• **What this task involves**: Find the line containing "Mask all regions", then print it and each following line through the end of the records, exactly and with nothing added; leave out any pictures.

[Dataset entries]
- - - - -
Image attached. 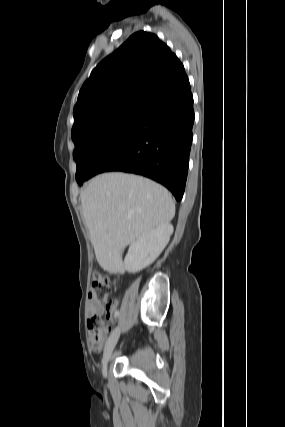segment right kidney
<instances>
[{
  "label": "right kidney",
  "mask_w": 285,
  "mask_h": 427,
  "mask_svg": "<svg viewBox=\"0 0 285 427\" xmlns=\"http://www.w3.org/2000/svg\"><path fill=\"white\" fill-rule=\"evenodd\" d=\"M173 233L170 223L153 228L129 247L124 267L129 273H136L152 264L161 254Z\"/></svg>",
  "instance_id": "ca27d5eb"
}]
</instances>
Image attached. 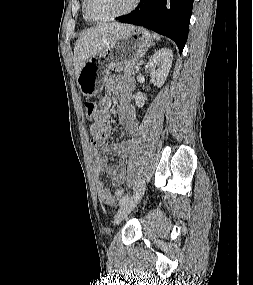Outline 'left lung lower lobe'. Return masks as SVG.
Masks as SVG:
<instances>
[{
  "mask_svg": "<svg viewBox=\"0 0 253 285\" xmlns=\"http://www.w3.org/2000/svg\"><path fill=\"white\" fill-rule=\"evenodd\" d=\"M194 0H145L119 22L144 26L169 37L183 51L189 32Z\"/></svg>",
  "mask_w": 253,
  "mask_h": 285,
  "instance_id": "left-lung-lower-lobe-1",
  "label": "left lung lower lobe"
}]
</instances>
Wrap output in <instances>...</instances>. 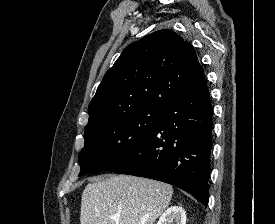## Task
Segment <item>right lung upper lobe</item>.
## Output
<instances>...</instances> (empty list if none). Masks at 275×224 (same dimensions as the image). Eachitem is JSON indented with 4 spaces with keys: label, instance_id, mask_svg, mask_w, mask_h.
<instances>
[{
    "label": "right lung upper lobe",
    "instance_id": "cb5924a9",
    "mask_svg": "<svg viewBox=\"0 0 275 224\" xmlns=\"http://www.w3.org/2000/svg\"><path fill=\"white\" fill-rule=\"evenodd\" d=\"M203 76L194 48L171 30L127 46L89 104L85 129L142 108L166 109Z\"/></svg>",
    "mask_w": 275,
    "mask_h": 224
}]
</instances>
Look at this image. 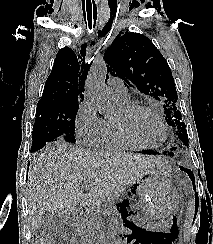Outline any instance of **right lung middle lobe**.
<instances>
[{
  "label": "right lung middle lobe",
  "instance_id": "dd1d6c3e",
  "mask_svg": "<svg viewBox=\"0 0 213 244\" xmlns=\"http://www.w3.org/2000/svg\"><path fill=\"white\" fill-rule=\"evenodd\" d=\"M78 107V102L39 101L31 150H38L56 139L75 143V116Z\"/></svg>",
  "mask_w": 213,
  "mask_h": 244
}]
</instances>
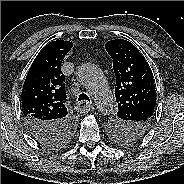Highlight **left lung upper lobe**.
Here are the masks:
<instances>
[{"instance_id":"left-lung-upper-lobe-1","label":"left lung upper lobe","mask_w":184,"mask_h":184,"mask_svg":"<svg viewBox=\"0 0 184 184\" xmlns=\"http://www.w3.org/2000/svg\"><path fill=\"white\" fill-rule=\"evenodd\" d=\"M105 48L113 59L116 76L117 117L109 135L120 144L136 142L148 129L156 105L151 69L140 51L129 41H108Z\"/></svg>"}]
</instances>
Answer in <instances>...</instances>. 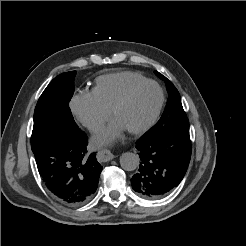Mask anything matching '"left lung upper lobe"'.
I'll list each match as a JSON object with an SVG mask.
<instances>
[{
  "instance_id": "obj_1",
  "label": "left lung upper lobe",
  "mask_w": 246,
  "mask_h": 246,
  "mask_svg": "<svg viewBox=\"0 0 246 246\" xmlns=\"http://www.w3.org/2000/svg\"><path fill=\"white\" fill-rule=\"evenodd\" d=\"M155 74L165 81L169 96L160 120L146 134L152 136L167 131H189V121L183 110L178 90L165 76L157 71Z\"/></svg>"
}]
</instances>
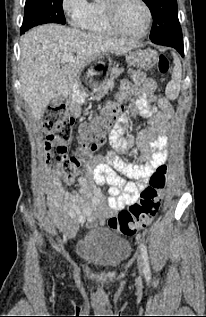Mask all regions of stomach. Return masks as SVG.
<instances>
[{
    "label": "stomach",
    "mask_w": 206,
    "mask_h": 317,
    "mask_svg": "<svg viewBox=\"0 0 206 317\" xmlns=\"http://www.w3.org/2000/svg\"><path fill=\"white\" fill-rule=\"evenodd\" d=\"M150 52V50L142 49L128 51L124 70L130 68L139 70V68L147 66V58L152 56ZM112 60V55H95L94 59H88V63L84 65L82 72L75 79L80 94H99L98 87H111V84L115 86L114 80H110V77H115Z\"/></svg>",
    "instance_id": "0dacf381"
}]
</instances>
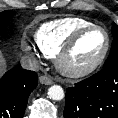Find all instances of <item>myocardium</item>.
- - - - -
• **Exercise output**:
Mask all regions of stomach. Return masks as SVG.
<instances>
[{
    "label": "stomach",
    "mask_w": 206,
    "mask_h": 317,
    "mask_svg": "<svg viewBox=\"0 0 206 317\" xmlns=\"http://www.w3.org/2000/svg\"><path fill=\"white\" fill-rule=\"evenodd\" d=\"M150 52V50L142 49L128 51L124 70L130 68L139 70V68L147 66V58L152 56ZM112 60V55H95L94 59H88V63L84 65L82 72L75 79L80 94H99L98 87H111V84L115 86L114 80H110V77H115Z\"/></svg>",
    "instance_id": "0dacf381"
}]
</instances>
Find all instances of <item>myocardium</item>.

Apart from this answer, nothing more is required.